● **TASK DIRECTIONS**
The answer must be a single number: how many lines of the entries below include "Marital".

● **DATA SHOWN**
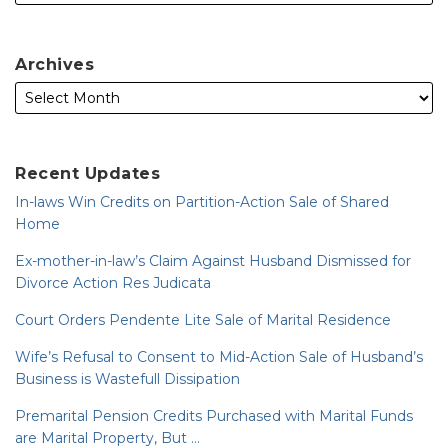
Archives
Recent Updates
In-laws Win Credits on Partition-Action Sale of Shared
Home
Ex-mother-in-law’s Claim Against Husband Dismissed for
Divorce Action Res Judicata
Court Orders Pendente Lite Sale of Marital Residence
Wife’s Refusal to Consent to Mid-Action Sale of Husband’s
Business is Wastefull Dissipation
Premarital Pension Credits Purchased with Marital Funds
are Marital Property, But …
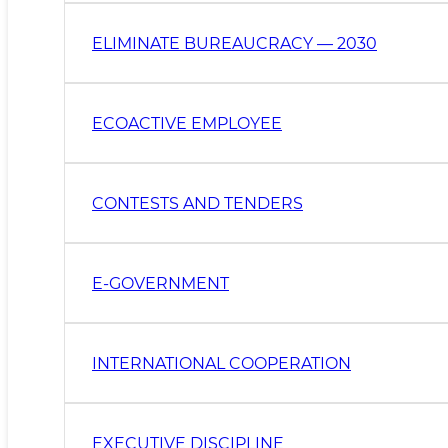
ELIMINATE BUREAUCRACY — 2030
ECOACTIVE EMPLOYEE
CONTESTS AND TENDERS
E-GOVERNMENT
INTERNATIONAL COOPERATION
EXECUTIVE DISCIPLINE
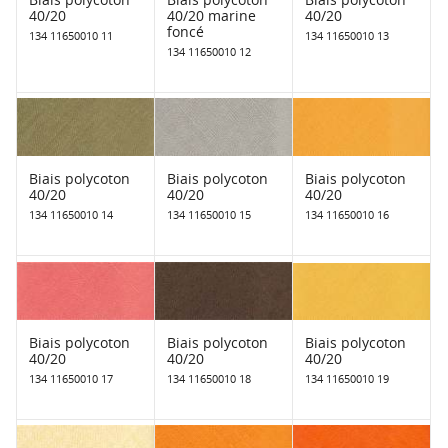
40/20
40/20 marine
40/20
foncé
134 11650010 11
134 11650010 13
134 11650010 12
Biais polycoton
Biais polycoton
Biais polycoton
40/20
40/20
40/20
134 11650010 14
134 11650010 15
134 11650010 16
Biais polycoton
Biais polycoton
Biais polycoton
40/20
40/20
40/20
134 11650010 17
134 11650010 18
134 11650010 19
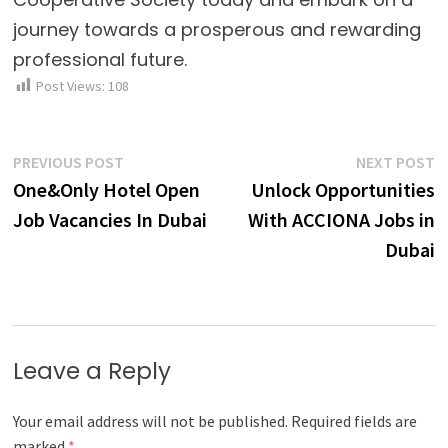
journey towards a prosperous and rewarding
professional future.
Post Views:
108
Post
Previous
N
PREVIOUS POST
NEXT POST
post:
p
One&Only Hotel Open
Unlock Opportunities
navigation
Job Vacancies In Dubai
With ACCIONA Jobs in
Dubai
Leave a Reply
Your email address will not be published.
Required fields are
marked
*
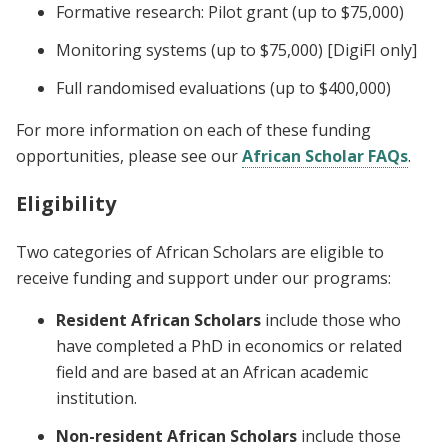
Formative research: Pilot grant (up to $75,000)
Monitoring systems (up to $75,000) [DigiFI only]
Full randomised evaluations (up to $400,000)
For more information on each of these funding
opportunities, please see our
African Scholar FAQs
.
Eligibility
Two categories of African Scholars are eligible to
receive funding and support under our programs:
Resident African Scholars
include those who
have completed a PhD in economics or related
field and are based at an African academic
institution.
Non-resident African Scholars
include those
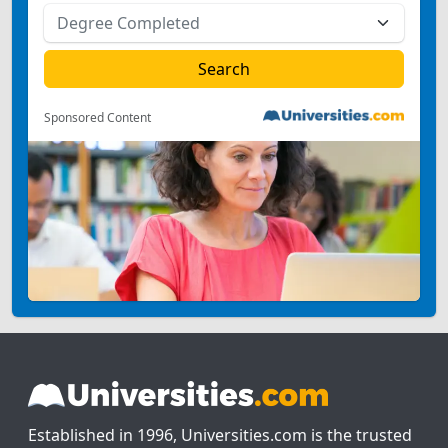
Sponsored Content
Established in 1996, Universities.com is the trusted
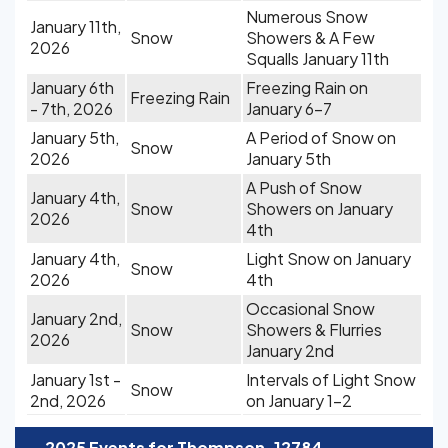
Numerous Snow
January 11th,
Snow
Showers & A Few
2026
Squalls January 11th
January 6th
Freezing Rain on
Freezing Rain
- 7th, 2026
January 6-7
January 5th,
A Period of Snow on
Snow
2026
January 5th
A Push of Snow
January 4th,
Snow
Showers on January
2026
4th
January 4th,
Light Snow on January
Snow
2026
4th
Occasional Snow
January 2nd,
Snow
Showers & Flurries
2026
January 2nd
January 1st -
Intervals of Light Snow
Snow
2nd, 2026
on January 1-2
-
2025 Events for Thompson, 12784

● **YOUR RESPONSE**
3